Alphard Maritime Ltd v Samson Maritime Ltd and others [2025] SGHC 154
THE AUTHORS:
Joel Ko, Graduate from Singapore Management University (“SMU”)
Justinian Tan, Undergraduate at Singapore Management University (“SMU”)
In Alphard MaritimeLtd v Samson Maritime Ltd and others [2025] SGHC 154 (“Alphard”), the Singapore High Court (“SGHC”) recognised the court’s power to grant a Mareva Injunction against non-parties for Singapore-seated arbitrations. The SGHC’s decision serves to further expand the bounds of Singapore’s pro-arbitration stance. In doing so, the Court restated the jurisdictional rules for granting interim relief and provided arbitration-specific factors that Singapore courts will consider when exercising jurisdiction.
Facts
The proceedings arose out of an alleged settlement agreement between Alphard Maritime Ltd (“Claimant”) and Samson Maritime Limited (“Samson”) and its wholly-owned subsidiary Underwater Services Company Limited (“Underwater”). According to the Claimant, the settlement agreement required Samson and Underwater to execute the sale and purchase agreements of certain assets to the Claimant. However, Samson and Underwater allegedly reneged on the deal and sold some of these assets to a third-party – J M Baxi Marine Services Private Limited (“Baxi”). Upon discovering the purported breach of the settlement agreement, the Claimant commenced arbitration proceedings against Samson under the Arbitration Rules of the Singapore Chamber of Maritime Arbitration (2022) (“SCMA Arbitration”).
In support of the SCMA Arbitration, the Claimant applied to the SGHC for two interim injunctions:
- a worldwide freezing injunction against Samson and Underwater; and
- a prohibitory injunction restraining Baxi and the remaining defendants to the action from assisting in or facilitating the dissipating of or dealing with any of Samson’s and Underwater’s assets worldwide.
These injunctions were granted by the SGHC ex parte and without notice on 30 April 2025.
First, Samson argued that there was no real risk of dissipation justifying the grant of the worldwide freezing injunction. Second, Baxi argued that the prohibitory injunction effectively stops them from dealing with their own property when there is no proprietary claim or other basis for such restraint, and that the court had no jurisdiction over non-parties in the position of Baxi. The SGHC found that there was no real risk of dissipation as against Samson, thus the injunctions against both Samson and Baxi could be set aside on this basis.
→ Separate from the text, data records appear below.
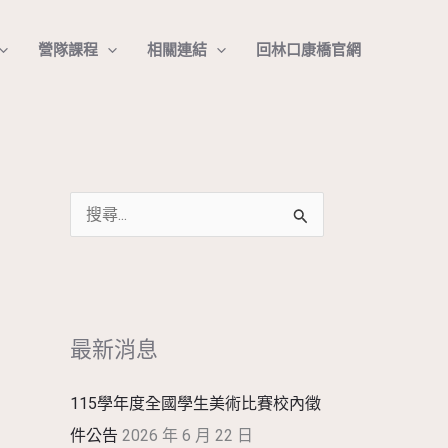
搜
營隊課程
相關連結
回林口康橋官網
尋
搜
尋
關
鍵
最新消息
字
:
115學年度全國學生美術比賽校內徵
件公告
2026 年 6 月 22 日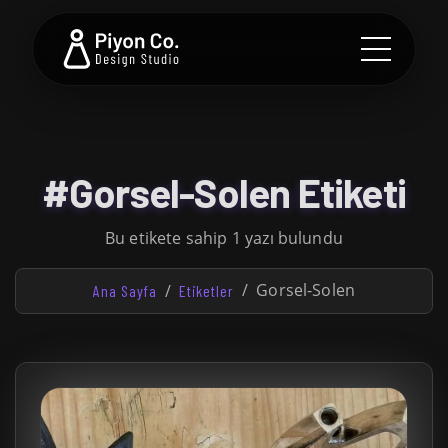
#Gorsel-Solen Etiketi
Bu etikete sahip 1 yazı bulundu
Gorsel-Solen
Ana Sayfa
Etiketler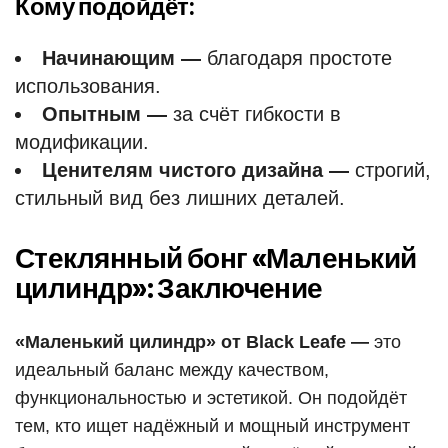
Кому подойдёт:
Начинающим —
благодаря простоте
использования.
Опытным —
за счёт гибкости в
модификации.
Ценителям чистого дизайна —
строгий,
стильный вид без лишних деталей.
Стеклянный бонг «Маленький
цилиндр»: Заключение
«Маленький цилиндр» от Black Leafe —
это
идеальный баланс между качеством,
функциональностью и эстетикой. Он подойдёт
тем, кто ищет надёжный и мощный инструмент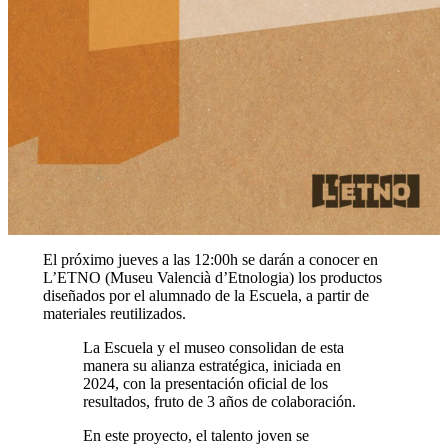
El próximo jueves a las 12:00h se darán a conocer en
L’ETNO (Museu Valencià d’Etnologia) los productos
diseñados por el alumnado de la Escuela, a partir de
materiales reutilizados.
La Escuela y el museo consolidan de esta
manera su alianza estratégica, iniciada en
2024, con la presentación oficial de los
resultados, fruto de 3 años de colaboración.
En este proyecto, el talento joven se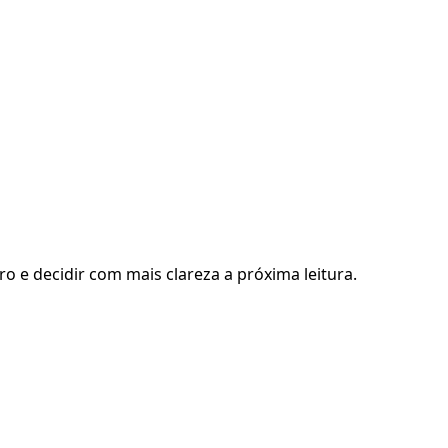
ro e decidir com mais clareza a próxima leitura.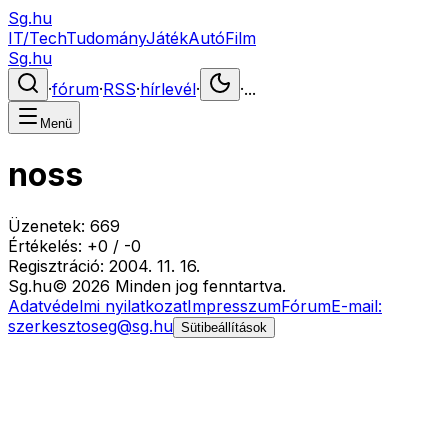
Sg.hu
IT/Tech
Tudomány
Játék
Autó
Film
Sg.hu
·
fórum
·
RSS
·
hírlevél
·
·
...
Menü
noss
Üzenetek:
669
Értékelés:
+
0
/
-
0
Regisztráció:
2004. 11. 16.
Sg
.hu
©
2026
Minden jog fenntartva.
Adatvédelmi nyilatkozat
Impresszum
Fórum
E-mail:
szerkesztoseg@sg.hu
Sütibeállítások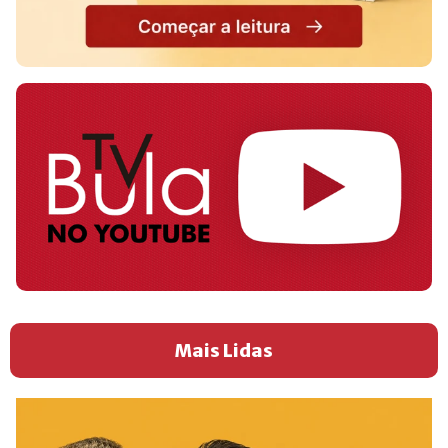
Mais Lidas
Nevertheless, the court provided further comments in relation to the prohibitory injunction against Baxi.
No Real Risk of Dissipation of Assets
The Claimants raised three alleged acts of dissipation. First, Samson’s sale of some of the assets to Baxi that were the subject matter of the settlement agreement. However, since these transactions were done so for value, the SGHC held that it was not considered an act of dissipation. Secondly, the advance repayment to the banks and award creditors of Samson. But these were not considered dissipation since they reduced liabilities. Lastly, the sale of property in India. This was also rejected since there was no suggestion that the aforementioned property was sold at an undervalue or that the proceeds did not go towards debt repayment.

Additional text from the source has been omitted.